LL: Definitely. The process of knowledge production involves clear thinking, unimpeded by any form of surveillance and control. If the ecosystem does not provide this, the attitude towards it would be resignation, lethargy, complacency and apathy. There are risks, and I do acknowledge that. That is when academics must question themselves what and why are they there for in the first place. This should be clear from the very beginning.
NM: May legal constraints, such as AUKU, limit the actual function of academics? How?
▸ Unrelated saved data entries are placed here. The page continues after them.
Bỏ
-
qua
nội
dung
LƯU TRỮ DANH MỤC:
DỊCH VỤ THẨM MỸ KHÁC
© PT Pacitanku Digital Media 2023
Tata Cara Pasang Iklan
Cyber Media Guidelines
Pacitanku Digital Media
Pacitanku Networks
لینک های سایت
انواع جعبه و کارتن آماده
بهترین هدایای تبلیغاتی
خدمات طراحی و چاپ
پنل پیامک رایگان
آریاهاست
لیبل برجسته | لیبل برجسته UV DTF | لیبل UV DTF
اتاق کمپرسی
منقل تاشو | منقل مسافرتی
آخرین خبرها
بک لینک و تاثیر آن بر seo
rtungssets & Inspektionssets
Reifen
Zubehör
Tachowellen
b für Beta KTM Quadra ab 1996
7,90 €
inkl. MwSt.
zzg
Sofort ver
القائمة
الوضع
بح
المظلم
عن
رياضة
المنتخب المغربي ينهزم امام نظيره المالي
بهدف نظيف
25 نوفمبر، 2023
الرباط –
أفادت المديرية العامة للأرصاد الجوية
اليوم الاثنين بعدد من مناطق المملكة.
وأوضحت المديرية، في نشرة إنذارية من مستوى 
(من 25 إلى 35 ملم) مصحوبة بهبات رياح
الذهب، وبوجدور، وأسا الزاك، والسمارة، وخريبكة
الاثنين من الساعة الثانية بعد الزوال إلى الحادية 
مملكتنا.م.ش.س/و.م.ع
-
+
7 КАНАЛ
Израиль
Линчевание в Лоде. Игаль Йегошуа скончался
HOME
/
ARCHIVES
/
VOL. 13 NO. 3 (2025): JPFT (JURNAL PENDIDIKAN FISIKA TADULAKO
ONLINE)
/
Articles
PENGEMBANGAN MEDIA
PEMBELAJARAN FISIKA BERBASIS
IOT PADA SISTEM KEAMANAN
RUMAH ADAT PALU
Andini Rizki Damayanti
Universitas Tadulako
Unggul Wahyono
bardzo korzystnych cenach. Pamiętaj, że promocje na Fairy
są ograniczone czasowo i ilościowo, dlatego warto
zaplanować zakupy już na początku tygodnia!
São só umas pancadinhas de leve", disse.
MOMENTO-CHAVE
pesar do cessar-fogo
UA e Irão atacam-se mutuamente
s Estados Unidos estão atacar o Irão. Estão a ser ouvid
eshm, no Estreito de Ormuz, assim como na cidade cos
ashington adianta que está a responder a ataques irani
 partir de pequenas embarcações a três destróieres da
LL: AUKU and other related laws that curtail individual liberty and freedom impact greatly on the functions of academics. If there is one social institution in the society that should be shielded from political control and the state of the market, it should be the education institution – primarily. Any Government of the day comes and goes so the vision and mission must take on the ideal plane rather than respond to the whims and fancy of the political leadership.
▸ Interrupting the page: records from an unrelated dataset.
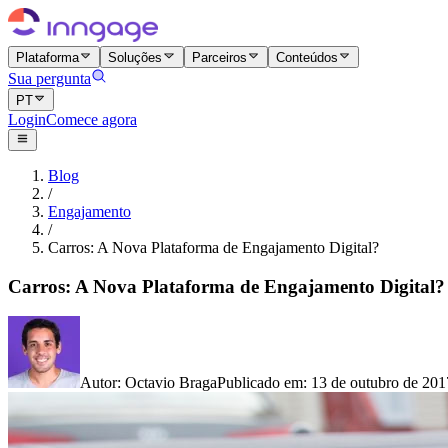
Plataforma
Soluções
Parceiros
Conteúdos
Sua pergunta
PT
Login
Comece agora
Blog
/
Engajamento
/
Carros: A Nova Plataforma de Engajamento Digital?
Carros: A Nova Plataforma de Engajamento Digital?
Autor
:
Octavio Braga
Publicado em
:
13 de outubro de 201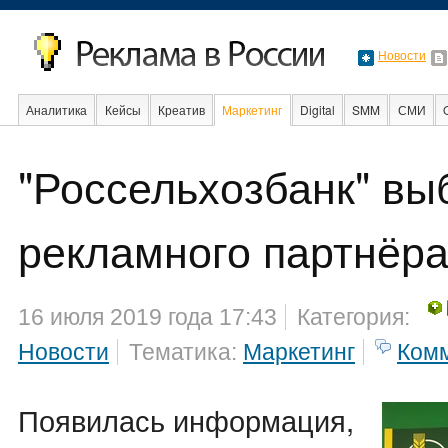
Новости
Аналитика
Кейсы
Креатив
Маркетинг
Digital
SMM
СМИ
В мире
Образование
"Россельхозбанк" вы
Интернет
рекламного партнёр
16 июля 2019 года 17:43
Категория:
Новости
Тематика:
Маркетинг
Ком
Появилась информация,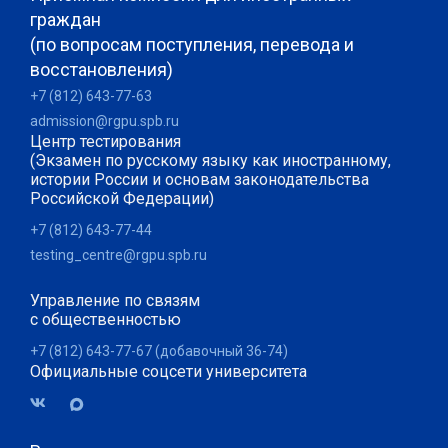
граждан
(по вопросам поступления, перевода и
восстановления)
+7 (812) 643-77-63
admission@rgpu.spb.ru
Центр тестирования
(Экзамен по русскому языку как иностранному,
истории России и основам законодательства
Российской Федерации)
+7 (812) 643-77-44
testing_centre@rgpu.spb.ru
Управление по связям
с общественностью
+7 (812) 643-77-67 (добавочный 36-74)
Официальные соцсети университета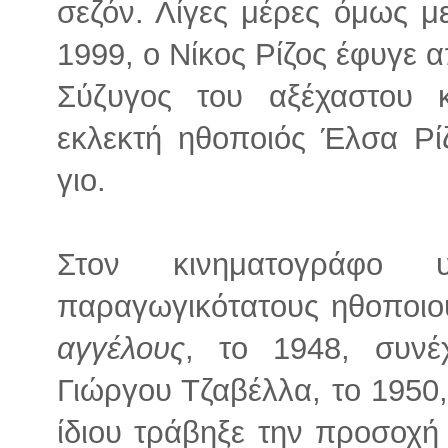
σεζόν. Λίγες μέρες όμως με
1999, ο Νίκος Ρίζος έφυγε α
Σύζυγος του αξέχαστου 
εκλεκτή ηθοποιός Έλσα Ρί
γιο.
Στον κινηματογράφο
παραγωγικότατους ηθοποιού
αγγέλους
, το 1948, συν
Γιώργου Τζαβέλλα, το 1950
ίδιου τράβηξε την προσοχή 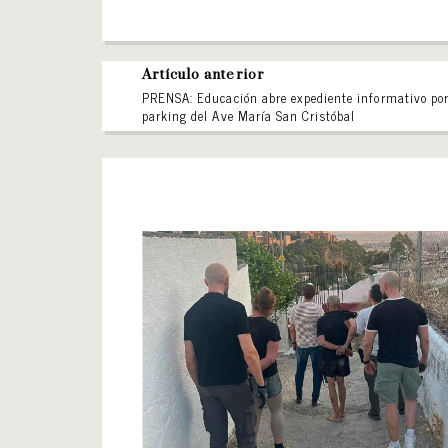
Artículo anterior
PRENSA: Educación abre expediente informativo por
parking del Ave María San Cristóbal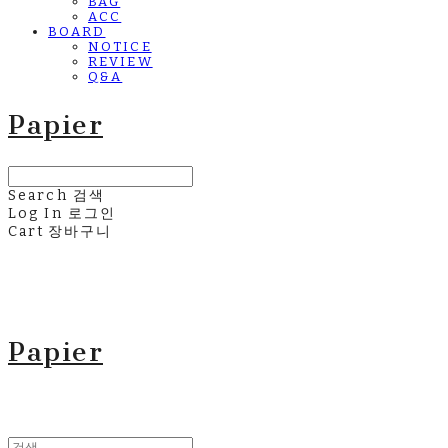
BAG
ACC
BOARD
NOTICE
REVIEW
Q&A
Papier
Search
검색
Log In
로그인
Cart
장바구니
Papier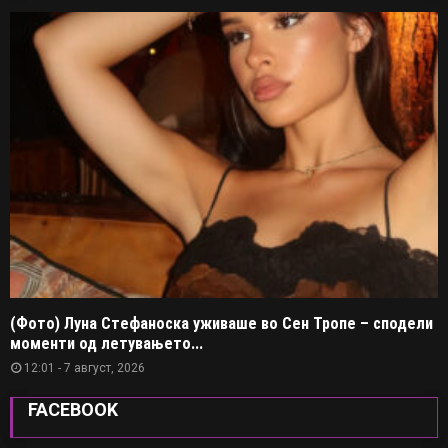
(Фото) Луна Стефаноска уживаше во Сен Тропе – сподели
моменти од летувањето...
12:01 - 7 август, 2026
FACEBOOK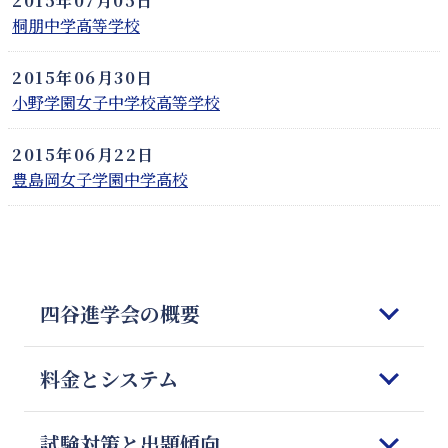
2015年07月05日
桐朋中学高等学校
2015年06月30日
小野学園女子中学校高等学校
2015年06月22日
豊島岡女子学園中学高校
四谷進学会の概要
はじめてご検討される皆様へ
料金とシステム
四谷進学会の理念
5つの強みと特徴
コースのご案内
試験対策と出題傾向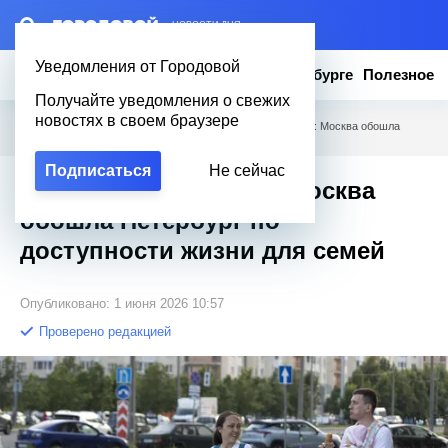
– НОВОСТИ ДНЯ
Уведомления от Городовой
Новости
Эксклюзив
Вопросы о Петербурге
Полезное
Получайте уведомления о свежих
новостях в своем браузере
Городовой
/
Новости Петербурга
/
Жизнь без дефицита: Москва обошла
Петербург по доступности жизни для семей
Подписаться
Не сейчас
Жизнь без дефицита: Москва
обошла Петербург по
доступности жизни для семей
Опубликовано: 1 июня 2026 10:57
Проверено редакцией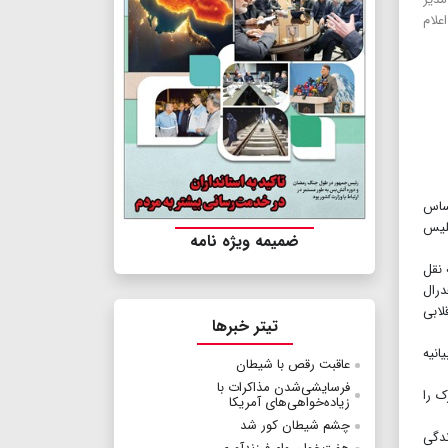
علام
اساس
پلیس
ضمیمه ویژه نامه
به نقل
درال
لابی
تیتر خبرها
انیه
عاقبت رقص با شیطان
فرسایشی‌شدن مذاکرات با
ورک را
زیاده‌خواهی‌های آمریکا
چشم شیطان کور شد
ک زندگی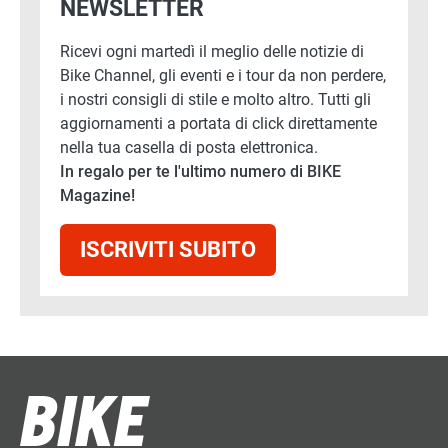
NEWSLETTER
Ricevi ogni martedì il meglio delle notizie di
Bike Channel, gli eventi e i tour da non perdere,
i nostri consigli di stile e molto altro. Tutti gli
aggiornamenti a portata di click direttamente
nella tua casella di posta elettronica.
In regalo per te l'ultimo numero di BIKE
Magazine!
ISCRIVITI SUBITO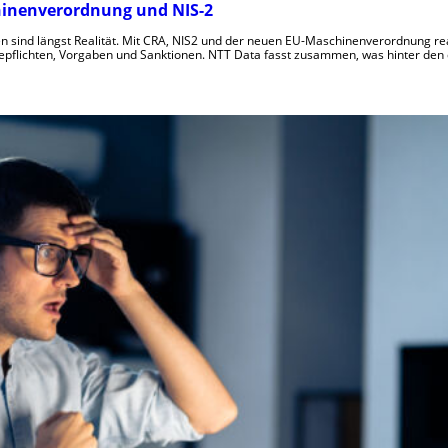
chinenverordnung und NIS-2
n sind längst Realität. Mit CRA, NIS2 und der neuen EU-Maschinenverordnung rea
pflichten, Vorgaben und Sanktionen. NTT Data fasst zusammen, was hinter den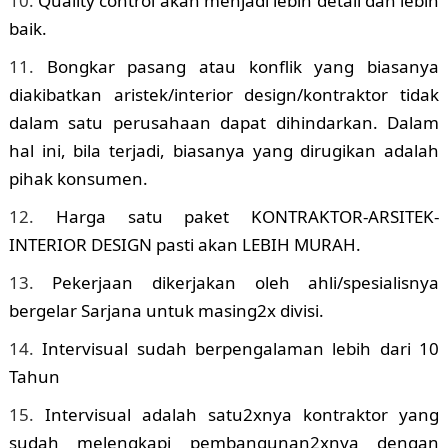
Quality control akan menjadi lebih detail dan lebih
baik.
Bongkar pasang atau konflik yang biasanya
diakibatkan aristek/interior design/kontraktor tidak
dalam satu perusahaan dapat dihindarkan. Dalam
hal ini, bila terjadi, biasanya yang dirugikan adalah
pihak konsumen.
Harga satu paket KONTRAKTOR-ARSITEK-
INTERIOR DESIGN pasti akan LEBIH MURAH.
Pekerjaan dikerjakan oleh ahli/spesialisnya
bergelar Sarjana untuk masing2x divisi.
Intervisual sudah berpengalaman lebih dari 10
Tahun
Intervisual adalah satu2xnya kontraktor yang
sudah melengkapi pembangunan2xnya dengan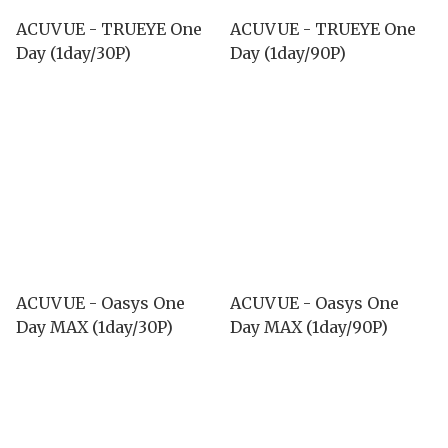
ACUVUE - TRUEYE One
ACUVUE - TRUEYE One
Day (1day/30P)
Day (1day/90P)
ACUVUE - Oasys One
ACUVUE - Oasys One
Day MAX (1day/30P)
Day MAX (1day/90P)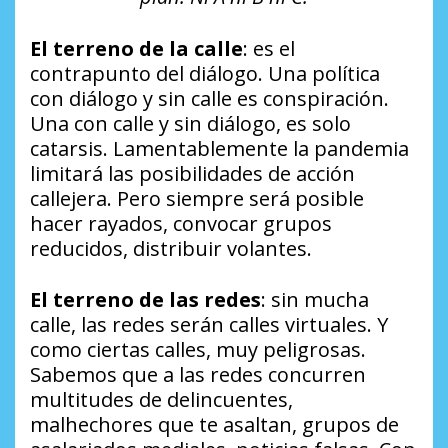
El terreno de la calle
: es el
contrapunto del diálogo. Una política
con diálogo y sin calle es conspiración.
Una con calle y sin diálogo, es solo
catarsis. Lamentablemente la pandemia
limitará las posibilidades de acción
callejera. Pero siempre será posible
hacer rayados, convocar grupos
reducidos, distribuir volantes.
El terreno de las redes
: sin mucha
calle, las redes serán calles virtuales. Y
como ciertas calles, muy peligrosas.
Sabemos que a las redes concurren
multitudes de delincuentes,
malhechores que te asaltan, grupos de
How legal constraints limit the function of academics are gleaned from the fact that they have become the psychological reminder at all junctures: from the preparation of teaching materials, sharing of progressive ideas in faculty meetings, questioning the wisdom of management decisions, planning student activities, and to writing research papers, and the list is long. As years go by, academics have become automatically their own self-censors. The culture of fear is pervasive in that it engenders a state of lethargy and it is palpable to the students (and parents). As such a situation continues, the cycle of lethargy remains unbroken.
NM: To wrap up, how do you see the future of higher education, especially for the younger generation of academics? Is there any room for improvement?
LL: There is so much that we can do, and I do not want to dwell on the negative. Because despite all the legal impediments against academic freedom, we remain hopeful that someone will pick up the cudgel, rise to the occasion and continue to empower others. Having said that, there must be a real legal and policy shift in the education system, i.e., one that centralizes meritocracy, inclusivity, hence, decentering race and religion, as the primary criterion. The supremacy of race and religion automatically produces a stifling of passion, indignifies capable academics who, in many ways, can actually present alternative views in light of the society’s challenges. Knowing that by taking the bull by its horn only put them in precarious situations is too much to bear as there is no tangible moral ecosystem that supports the alternative. Hence, the need to get academics organized.
It is also very critical to appoint dynamic and bold leadership to inject new blood into the system considering the leadership pool is limited and restricted.
To address intergenerational miseducation of the young, it is time to move forward a rigorous shift to meritocracy and a progressive, scientific, socially just and socially equitable education as foundation of Malaysia’s academic ecosystem. This foundation may be difficult to embrace if the academe continues to serve the political masters. Strategically, a comprehensive approach to tackle lethargy, incompetency (students, academics and university management) is the way to go by forging new alliances with the very stakeholders of the future of Malaysia.
*This interview is part of a research project (MAL 169 – After 50 Years of AUKU: The Role and Impact of AUKU’s Development on Academic Freedom in Malaysia) by Naratif Malaysia in collaboration with the Malaysia Reform Initiative (MARI), Higher Education Malaysia Association (HEYA), Cent-GPS and Persatuan Kebangsaan Pelajar Islam Malaysia (PKPIM). This interview has been lightly edited for length and clarity.